After the operation, you will be placed in a comfortable room under the supervision of specialists. In the early postoperative period, mild abdominal pain and slight swelling in the intervention area may be observed. Such sensations are completely normal and do not require additional treatment. Within 24 hours you will be discharged home.
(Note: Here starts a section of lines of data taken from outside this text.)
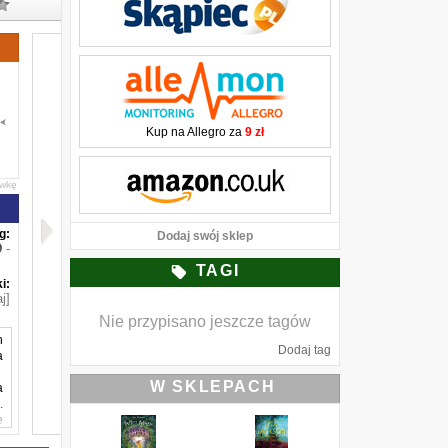
Kup na Allegro za
9 zł
awkę
g:
Dodaj swój sklep
-
TAGI
i:
j]
Nie przypisano jeszcze tagów
h
Dodaj tag
a
W SKLEPACH
a
.
e
-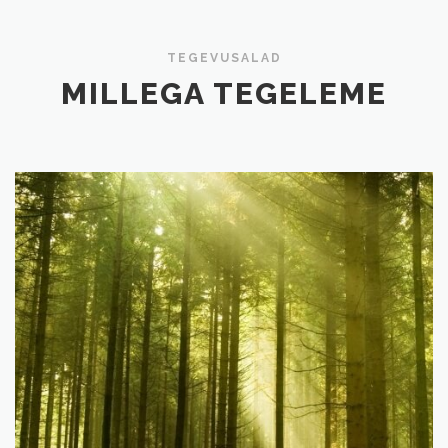
TEGEVUSALAD
MILLEGA TEGELEME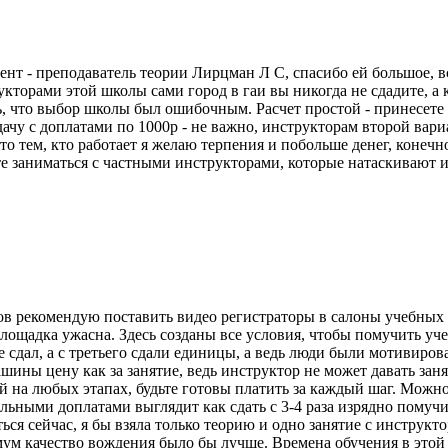
 - преподаватель теории Лирцман Л С, спасибо ей большое, все 
трукторами этой школы сами город в гаи вы никогда не сдадите, 
ь, что выбор школы был ошибочным. Расчет простой - принесете 
ачу с доплатами по 1000р - не важно, инструкторам второй вари
 что тем, кто работает я желаю терпения и побольше денег, конеч
те заниматься с частными инструкторами, которые натаскивают 
в рекомендую поставить видео регистраторы в салоны учебных 
лощадка ужасна. Здесь созданы все условия, чтобы помучить уч
е сдал, а с третьего сдали единицы, а ведь люди были мотивиро
машины цену как за занятие, ведь инструктор не может давать за
на любых этапах, будьте готовы платить за каждый шаг. Можно з
ьными доплатами выглядит как сдать с 3-4 раза изрядно помучи
ься сейчас, я бы взяла только теорию и одно занятие с инструк
имум качество вождения было бы лучше. Времена обучения в это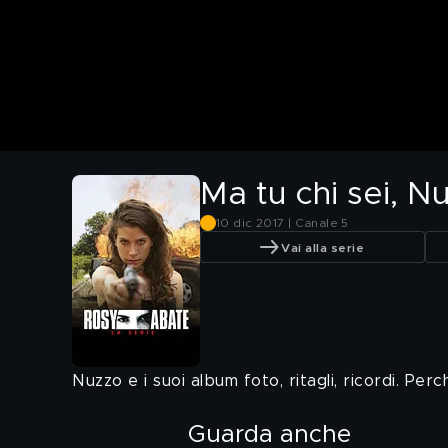
Ma tu chi sei, 
10 dic 2017 | Canale 5
Vai alla serie
Nuzzo e i suoi album foto, ritagli, ricordi. Perc
Guarda anche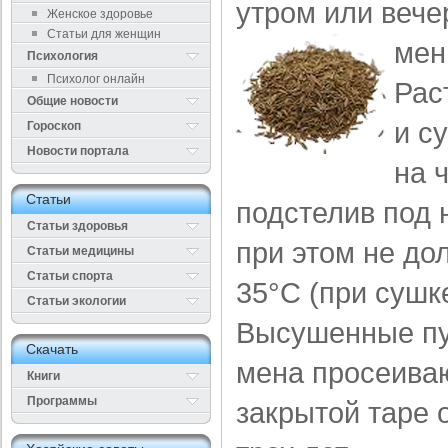
утром или вече
Женское здоровье
Статьи для женщин
мен
Психология
Психолог онлайн
Рас
Общие новости
и с
Гороскоп
Новости портала
на ч
Cтатьи
подстелив под 
Статьи здоровья
при этом не д
Cтатьи медицины
Статьи спорта
35°С (при сушке
Статьи экологии
Высушенные пуч
Cкачать
мена просеиваю
Книги
Программы
закрытой таре 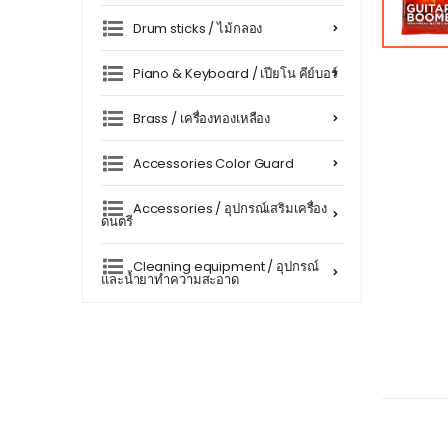
Drum sticks / ไม้กลอง
Piano & Keyboard / เปียโน คีย์บอร์
Brass / เครื่องทองเหลือง
Accessories Color Guard
Accessories / อุปกรณ์เสริมเครื่อง
ดนตรี
Cleaning equipment / อุปกรณ์
และน้ำยาทำความสะอาด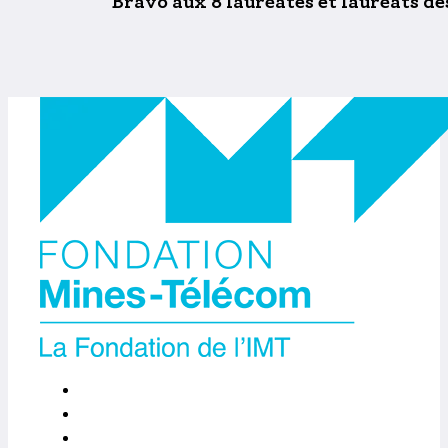
Bravo aux 8 lauréates et lauréats de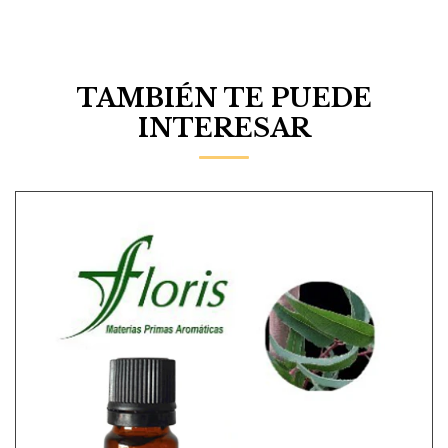
TAMBIÉN TE PUEDE
INTERESAR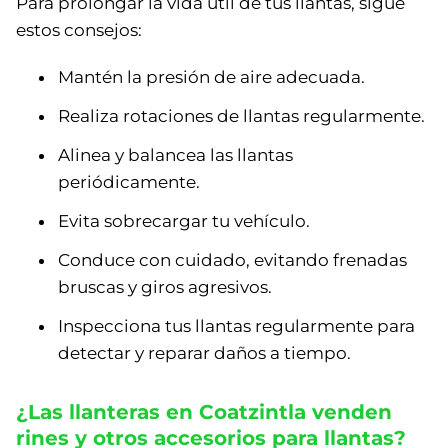
Para prolongar la vida útil de tus llantas, sigue
estos consejos:
Mantén la presión de aire adecuada.
Realiza rotaciones de llantas regularmente.
Alinea y balancea las llantas
periódicamente.
Evita sobrecargar tu vehículo.
Conduce con cuidado, evitando frenadas
bruscas y giros agresivos.
Inspecciona tus llantas regularmente para
detectar y reparar daños a tiempo.
¿Las llanteras en Coatzintla venden
rines y otros accesorios para llantas?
After the operation, we regularly monitor the patient. Postoperative examinations allow you to monitor all stages of the healing process and restoration of the body. There are no scars, pain or relapse of the disease - laparoscopic tension-free hernioplasty does not require a long stay in the hospital, and full recovery takes about 6 weeks. During this period it is not recommended:

  • Lift weights.
  • Visit baths, swimming pools, saunas, ponds.
  • Engage in active sports.

You must carefully follow your doctor's recommendations regarding nutrition and wearing a bandage (if necessary). The use of the latest endoscopic technologies makes it possible to significantly shorten the rehabilitation period and quickly return to active life. GMS Hospital surgeons have performed thousands of successfully performed hernia repair operations using mesh implants, so when you turn to our surgical center for help, you can be completely confident in the result. You can make an appointment with a doctor by phone or by filling out the online form on the website.

Advantages and disadvantages of the operation

Before undergoing surgery, you should learn about the pros and cons of the procedure. Advantages of laparoscopic inguinal hernia repair:

  • Carrying out a diagnostic examination of the abdominal cavity during laparoscopy, sometimes revealing a hernia on the opposite side that does not manifest itself clinically.
  • During surgical treatment, there is no tissue tension in the plastic area. This significantly reduces the likelihood of hernia recurrence.
  • Small cosmetic stitches at the puncture sites. In a conventional surgical operation to remove a hernial protrusion, an incision up to 10 cm long is made. When removing an inguinal hernia by laparoscopy, three incisions are made, the largest of which does not exceed 2 cm in length.
  • Fast recovery period. After a herniotomy operation, there is no need for a long stay in a hospital, the pain syndrome is minimal and most often the patient is discharged home the next day after the operation

But there are also disadvantages:

  • Higher price for laparoscopy of inguinal hernia;
  • The operation is performed under general anesthesia (narcosis) and is accompanied by anesthetic risks.
  • It is difficult to find a professional surgeon who is fluent in the technique of these operations.